- Genre: Science fiction
- Based on: UFO Crash at Roswell by Kevin D. Randle; Donald R. Schmitt;
- Screenplay by: Arthur Kopit
- Story by: Paul Davids; Jeremy Kagan; Arthur Kopit;
- Directed by: Jeremy Kagan
- Starring: Kyle MacLachlan; Martin Sheen; Dwight Yoakam;
- Music by: Elliot Goldenthal
- Country of origin: United States
- Original language: English

Production
- Executive producers: Paul Davids; David R. Ginsburg;
- Producers: Jeremy Kagan; Ilene Kahn Power;
- Cinematography: Steven Poster
- Editors: David Holden; Bill Yahraus;
- Running time: 91 minutes
- Production companies: Viacom Pictures; Citadel Entertainment;

Original release
- Network: Showtime
- Release: July 31, 1994

= Roswell (film) =

1994 film directed by Jeremy Kagan

Roswell (also known as Roswell: The U.F.O. Cover-Up) is a 1994 American television film based on a supposedly true story about the Roswell UFO incident, the alleged U.S. military capture of a flying saucer and its alien crew following a crash near the town of Roswell, New Mexico, in July 1947. Along with the Roswell crash, the film references prominent UFOlogy events such as Area 51, alien autopsies, the death of James Forrestal and Majestic-12.

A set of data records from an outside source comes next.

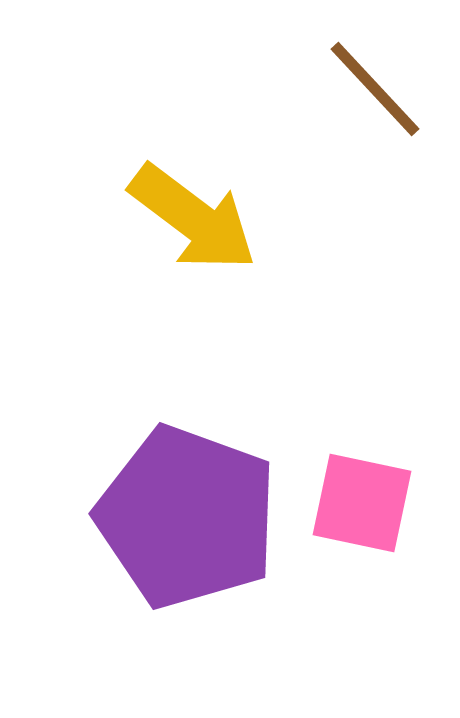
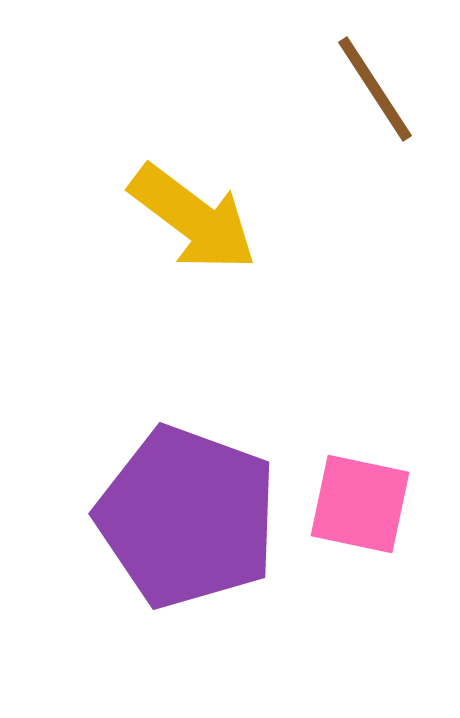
brown line: rotated 10 degrees clockwise
pink square: moved 2 px left, 1 px down
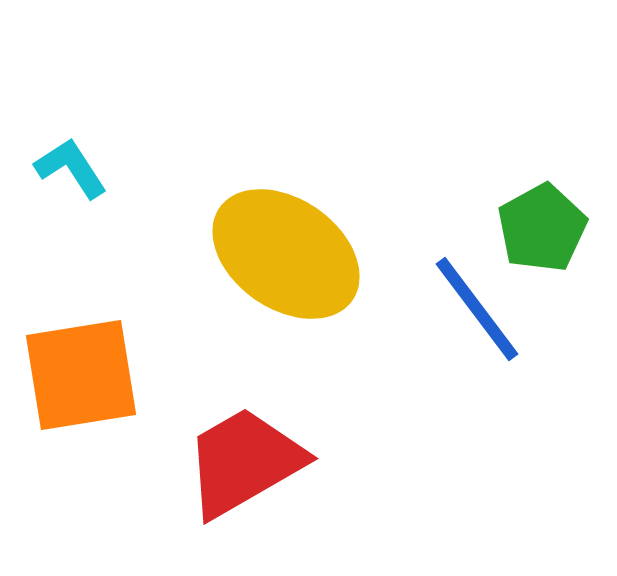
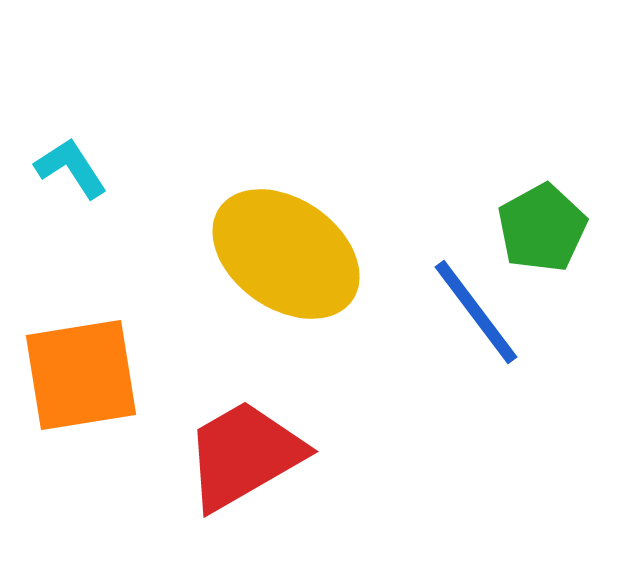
blue line: moved 1 px left, 3 px down
red trapezoid: moved 7 px up
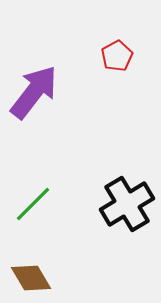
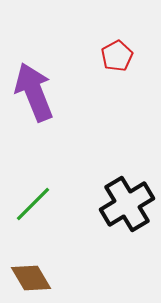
purple arrow: rotated 60 degrees counterclockwise
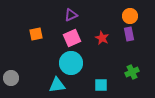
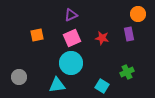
orange circle: moved 8 px right, 2 px up
orange square: moved 1 px right, 1 px down
red star: rotated 16 degrees counterclockwise
green cross: moved 5 px left
gray circle: moved 8 px right, 1 px up
cyan square: moved 1 px right, 1 px down; rotated 32 degrees clockwise
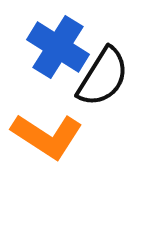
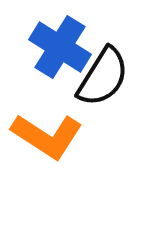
blue cross: moved 2 px right
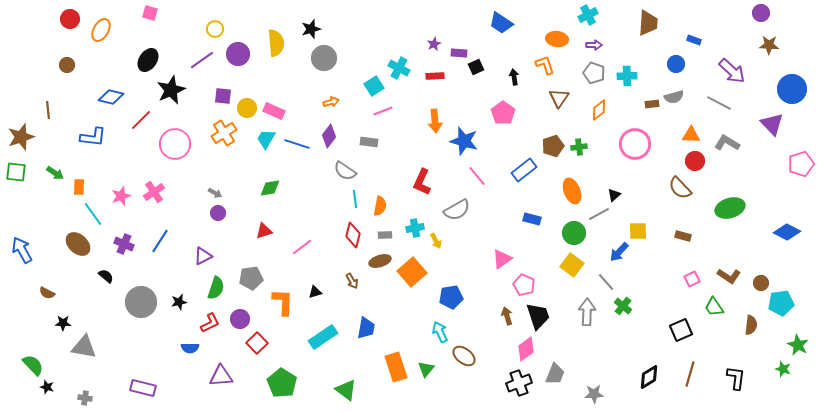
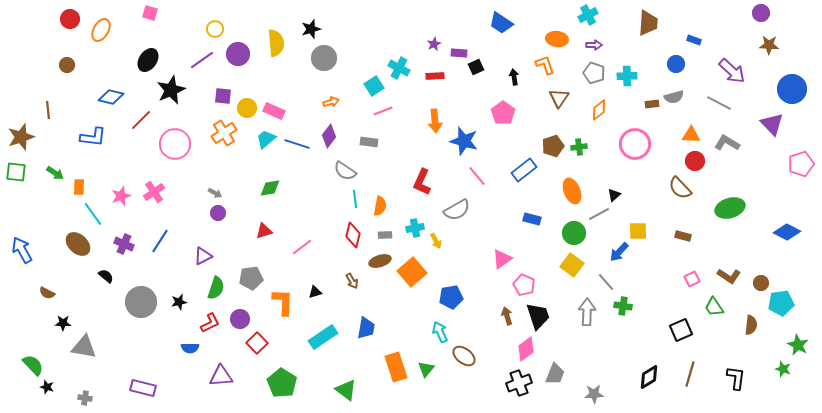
cyan trapezoid at (266, 139): rotated 20 degrees clockwise
green cross at (623, 306): rotated 30 degrees counterclockwise
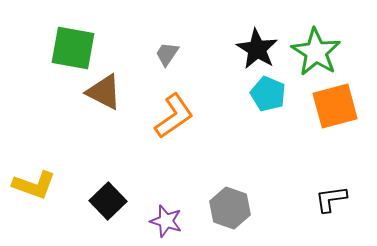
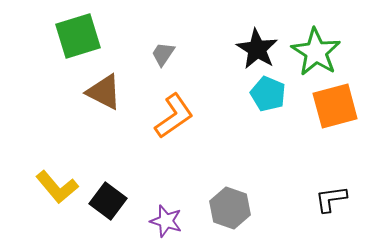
green square: moved 5 px right, 12 px up; rotated 27 degrees counterclockwise
gray trapezoid: moved 4 px left
yellow L-shape: moved 23 px right, 2 px down; rotated 30 degrees clockwise
black square: rotated 9 degrees counterclockwise
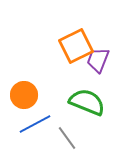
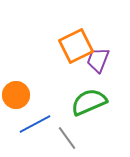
orange circle: moved 8 px left
green semicircle: moved 2 px right; rotated 45 degrees counterclockwise
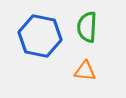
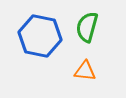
green semicircle: rotated 12 degrees clockwise
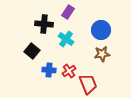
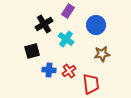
purple rectangle: moved 1 px up
black cross: rotated 36 degrees counterclockwise
blue circle: moved 5 px left, 5 px up
black square: rotated 35 degrees clockwise
red trapezoid: moved 3 px right; rotated 15 degrees clockwise
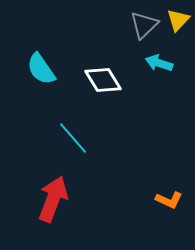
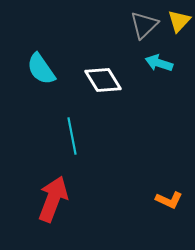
yellow triangle: moved 1 px right, 1 px down
cyan line: moved 1 px left, 2 px up; rotated 30 degrees clockwise
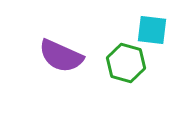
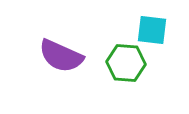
green hexagon: rotated 12 degrees counterclockwise
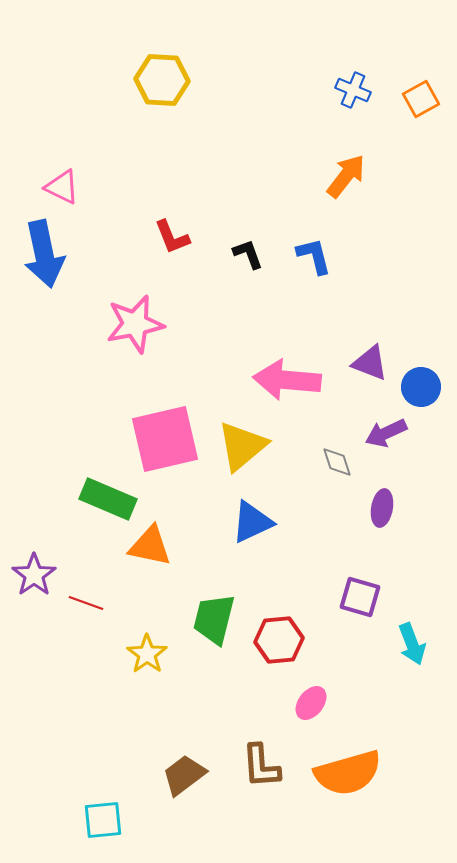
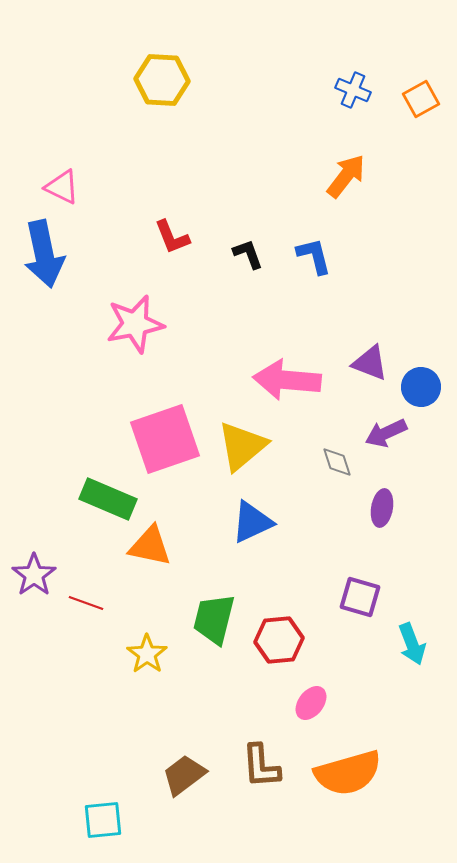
pink square: rotated 6 degrees counterclockwise
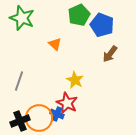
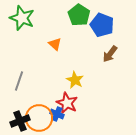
green pentagon: rotated 15 degrees counterclockwise
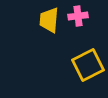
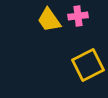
yellow trapezoid: rotated 40 degrees counterclockwise
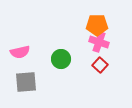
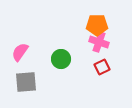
pink semicircle: rotated 138 degrees clockwise
red square: moved 2 px right, 2 px down; rotated 21 degrees clockwise
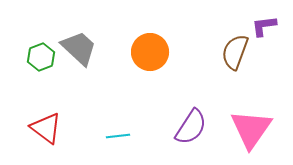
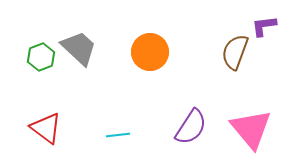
pink triangle: rotated 15 degrees counterclockwise
cyan line: moved 1 px up
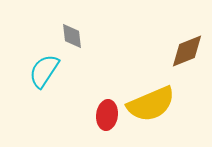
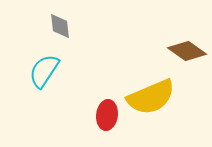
gray diamond: moved 12 px left, 10 px up
brown diamond: rotated 57 degrees clockwise
yellow semicircle: moved 7 px up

The script was based on the book UFO Crash at Roswell, by Kevin D. Randle and Donald R. Schmitt.

==Plot==
Beginning at a 30-year reunion for members of the 509th Operations Group, flashbacks are presented that follow the attempts of Major Jesse Marcel to discover the truth about strange debris found on a local rancher's field in July 1947. Told by his superiors that what he has found is nothing more than a downed weather balloon, Marcel maintains his military duty until the weight of the truth, however out of this world it may be, forces him to piece together what really occurred.

==Reception==
The New York Times reviewed the film as a tense drama, maintaining "an engrossing course". Criticizing the conspiracy aspect, it's noted that "What prevents this professionally fashioned hokum from being a high flier is the annoying question of how a cover-up that involved hundreds or thousands of people could have been maintained for 30 years or even 30 seconds in this expose-prone society."

Variety labeled it "a gripping fictional account". The review concludes: "Wherever the truths of the Roswell incident may lie, director Kagan paces his story convincingly and, in the suspicions it raises about American military mendacity, unflinchingly: superior made-for-TV fare, in other words. The extraterrestrial bodies, by the way, are terrific."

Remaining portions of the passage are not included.